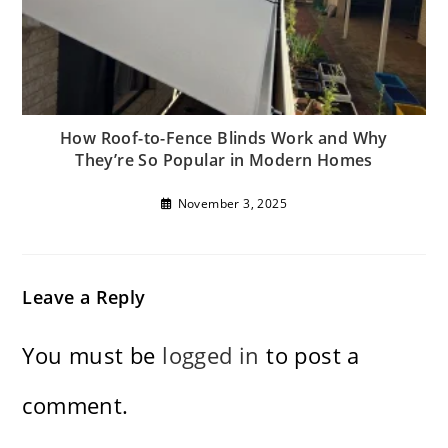
How Roof-to-Fence Blinds Work and Why
They’re So Popular in Modern Homes
November 3, 2025
Leave a Reply
You must be
logged in
to post a
comment.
____
* WHAT TO WORK ON
Copy out every line above without change, dropping the pictures.

* REPLY TO THE EXERCISE
How Roof-to-Fence Blinds Work and Why
They’re So Popular in Modern Homes
November 3, 2025
Leave a Reply
You must be
logged in
to post a
comment.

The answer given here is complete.